→ Task
Reproduce the records precisely. Omit every picture.
Supplied data: Begin
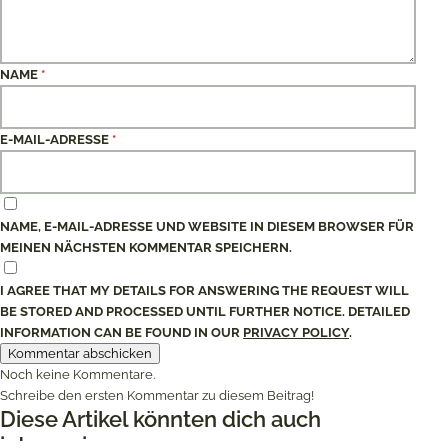
NAME
*
E-MAIL-ADRESSE
*
NAME, E-MAIL-ADRESSE UND WEBSITE IN DIESEM BROWSER FÜR
MEINEN NÄCHSTEN KOMMENTAR SPEICHERN.
I AGREE THAT MY DETAILS FOR ANSWERING THE REQUEST WILL
BE STORED AND PROCESSED UNTIL FURTHER NOTICE. DETAILED
INFORMATION CAN BE FOUND IN OUR
PRIVACY POLICY
.
Noch keine Kommentare.
Schreibe den ersten Kommentar zu diesem Beitrag!
Diese Artikel könnten dich auch
interessieren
Supplied data: End
→ Solution for this task
NAME
*
E-MAIL-ADRESSE
*
NAME, E-MAIL-ADRESSE UND WEBSITE IN DIESEM BROWSER FÜR
MEINEN NÄCHSTEN KOMMENTAR SPEICHERN.
I AGREE THAT MY DETAILS FOR ANSWERING THE REQUEST WILL
BE STORED AND PROCESSED UNTIL FURTHER NOTICE. DETAILED
INFORMATION CAN BE FOUND IN OUR
PRIVACY POLICY
.
Noch keine Kommentare.
Schreibe den ersten Kommentar zu diesem Beitrag!
Diese Artikel könnten dich auch
interessieren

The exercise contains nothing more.